Главный и его люди даже не взглянули на книги и диски у нас на тумбочках, зато подробно изучили все, что было в тумбочках.

У меня: никакого компромата, не считая груды моих собственных книг. Книги выкинули на пол, и они лежали на полу во всей своей красе, блистали яркими обложками с женскими лицами, брошками, цветами и прочими атрибутами дешевых любовных романов. Это коммерческий ход издательства. Чтобы читательницы не догадались, что это не дешевые любовные романы, и купили побольше, на вес…Стыдно держать свои книги в тумбочке у кровати, но бывают секреты и похуже.
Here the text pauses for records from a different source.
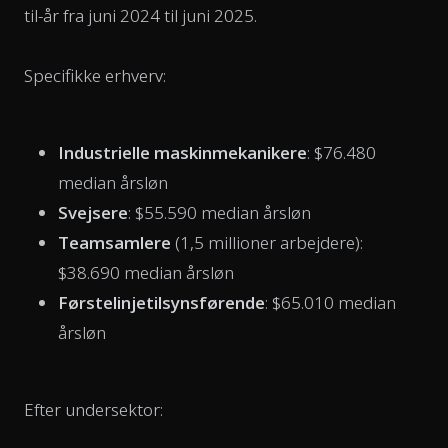
til-år fra juni 2024 til juni 2025.
Specifikke erhverv:
Industrielle maskinmekanikere
: $76.480
median årsløn
Svejsere
: $55.590 median årsløn
Teamsamlere
(1,5 millioner arbejdere):
$38.690 median årsløn
Førstelinjetilsynsførende
: $65.010 median
årsløn
Efter undersektor:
У Андрея: а вот у Андрея — позор! Все знают, что нельзя лезть в тумбочку возле кровати! У Миранды из «Секса в большом городе» в тумбочке вибратор и презервативы, у Кэрри сигареты, а у Саманты резиновые соски… Главный и его люди рассматривали содержимое тумбочки Андрея особенными взглядами, у понятого-охранника горели глаза — он всем расскажет! Андрею безразлично, что думают люди, он не замечает даже, что девушки в кафе сворачивают на него шеи. Андрей живет не с людьми, а сам с собой. А я живу с людьми, и теперь мне придется краснеть под ироническими взглядами соседей…

…Ну неужели нельзя было найти для своих увлечений другого места, кроме супружеской спальни?… Весь дом узнает, что хранит в тумбочке мой муж, взрослый, успешный человек, отец невесты!..Воблеры. У Андрея в тумбочке воблеры. Искусственные рыбки для рыбалки.

…Главный разочарован. А на что он надеялся? Мечтал выудить из тумбочки надувную куклу в человеческий рост? Наручники, ремень? Главный долго рассматривал воблеров, особенно изумрудно-зеленого с желтым хвостом, потом перевел взгляд на меня, словно сравнивал с воблером по красоте.

Непрерывно звонили телефоны, мой в кармане у Главного и телефон Главного: Вика хотела узнать мое мнение об ее финале, а начальник Главного хотел узнать, найден ли склад наркотиков. «Нет… еще нет… пока нет…» — виновато говорил Главный в трубку, имея в виду «не нашли, еще не нашли, пока не нашли».

…Сняли со стен картины, перерыли все мои свитера и заглянули во все колготки. В колготках могут притаиться наркотики, под картинами — висеть мушкеты, в моем шкафу могут стоять танки.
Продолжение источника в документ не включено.